Your aorta is the biggest blood vessel inside your body. It’s responsible for transporting blood coming from your heart to your pelvis, abdomen, and legs. If its walls weaken, however, they could bulge or swell. This condition is AAA or abdominal aortic aneurysm, specifically when it occurs in the abdomen. Although this doesn’t usually cause any issues, it could be fatal when it ruptures.
How is an Abdominal Aortic Aneurysm Diagnosed?
Reverehealth.com tells us that an aortic abdominal aneurysm that hasn’t ruptured is typically diagnosed when your abdomen is being examined or scanned for an entirely different reason. Your doctor would feel your abdomen to check if your aneurysm has a throbbing mass or if it is rigid. Your doctor might likewise assess blood flow to your legs and utilize an abdominal MRI, CT scan, X-ray, or ultrasound for scanning your abdomen.
How is It Treated?
Depending on the exact location and size of your abdominal aortic aneurysm, your doctor might recommend surgery, such as endovascular surgery or open abdominal surgery, in order to remove or repair your damaged tissue. The exact surgery would be based on aneurysm type and overall health. The good news is that if your abdominal aortic aneurysm is small, approximately smaller than 4cm wide, your doctor might opt to just monitor it in the meantime rather than conduct surgery.
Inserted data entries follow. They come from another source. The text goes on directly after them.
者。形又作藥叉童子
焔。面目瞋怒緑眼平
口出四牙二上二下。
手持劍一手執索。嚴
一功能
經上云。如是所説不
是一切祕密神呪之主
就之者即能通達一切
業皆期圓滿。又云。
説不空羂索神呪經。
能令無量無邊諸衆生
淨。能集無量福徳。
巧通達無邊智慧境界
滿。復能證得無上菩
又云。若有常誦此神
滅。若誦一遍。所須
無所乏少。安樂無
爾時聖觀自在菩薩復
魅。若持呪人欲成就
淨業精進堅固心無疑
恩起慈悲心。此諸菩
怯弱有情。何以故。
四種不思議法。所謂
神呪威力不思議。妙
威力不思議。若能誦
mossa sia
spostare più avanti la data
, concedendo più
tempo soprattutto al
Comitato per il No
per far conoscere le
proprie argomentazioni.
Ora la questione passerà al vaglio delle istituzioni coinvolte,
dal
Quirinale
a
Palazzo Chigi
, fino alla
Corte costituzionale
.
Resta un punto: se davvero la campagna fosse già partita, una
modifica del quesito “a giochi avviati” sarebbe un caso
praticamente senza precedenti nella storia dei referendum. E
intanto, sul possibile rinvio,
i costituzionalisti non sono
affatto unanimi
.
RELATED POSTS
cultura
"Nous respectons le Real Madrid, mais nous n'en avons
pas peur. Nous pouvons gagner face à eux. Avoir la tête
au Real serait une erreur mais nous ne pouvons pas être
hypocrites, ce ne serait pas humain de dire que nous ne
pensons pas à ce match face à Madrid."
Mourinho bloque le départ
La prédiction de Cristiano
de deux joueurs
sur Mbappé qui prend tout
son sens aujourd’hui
Open abdominal surgery is typically used for removing your aorta’s damaged portions. It’s very invasive and comes with a lengthier recovery period. However, it’s normally the best recourse if your aneurysm has already ruptured or is extremely huge. On the other hand, endovascular surgery is less invasive than open abdominal surgery and involves grafting in order to repair your aorta’s weakened walls.
What’s the Outlook?
If your doctor decides to perform endovascular surgery, the recovery time is only around two weeks. However, if he decides you’re better off with an open abdominal surgery, the recovery time would be around five to six weeks. Do take note however that the success of the surgery and your recovery would be significantly dependent on whether your abdominal aortic aneurysm was detected before it ruptured or not. The outlook is normally positive if it was found prior to rupturing.